What do you do when you have two pieces of evidence that cannot possibly both be true?
What if the one source says "Danger! Rectify now!" and the other says "Nah. Relax. Everything in fine. Moenie panic nee"?
Which do you believe? Which do you act on?
What if the fuel light in your vehicle is shining brightly and the fuel gauge shows a little over a quarter tank?
Step one - assume that the good people who serviced the vehicle broke something while working on it last week. This is obvious. Someone must be blamed to justify everything wrong or confusing in life.
Step two - to fill up or to keep driving?
This morning, as I walked to the fuel station from my now stationary vehicle, I had the time to ponder this question. Was it the optimism of "tank half full"?
Living in Zimbabwe, however much we winge,our survival has dependent on blindly trusting either that things are good, or that things will get better. I generally land on the former. Sure, life is not perfect, but it's fine. I mean, so what if there has been no water supply to my house since about July last year? Life is good! Godfrey gets water from the borehole down the road (when there is power for the pump!). I can shower at work or at the theatre. It's OK, really it is.
So did I therefore say "Hey, the fuel light is on. No problem. I'll be fine. Life is good"?
I don't think so.
On reflection, I think that I am driven not so much by optimism, but by selfishness. It is nicer if there is fuel in the tank, so I assume that this is so.

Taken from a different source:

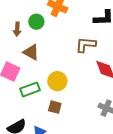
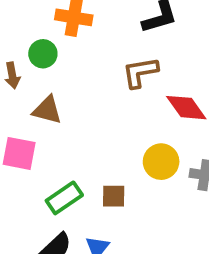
yellow circle: (57, 81) -> (161, 162), moved
green rectangle: (30, 89) -> (64, 198), moved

In the rest of life, there are warning indicators to tell me when to stop and when to proceed. But I choose to believe the voice in my head that says "You aren't hurting anyone, and no-one will find out so long as you are careful". This is the "nice" indicator. This path pretends to offer the most fun. The voice that says "Be ye holy even as I am Holy" is such a killjoy!
And it's not just my fuel tank status that brings me to a spluttering halt.
Will this experience change my life?
Of course!
As least as long as it's enjoyable to be changed.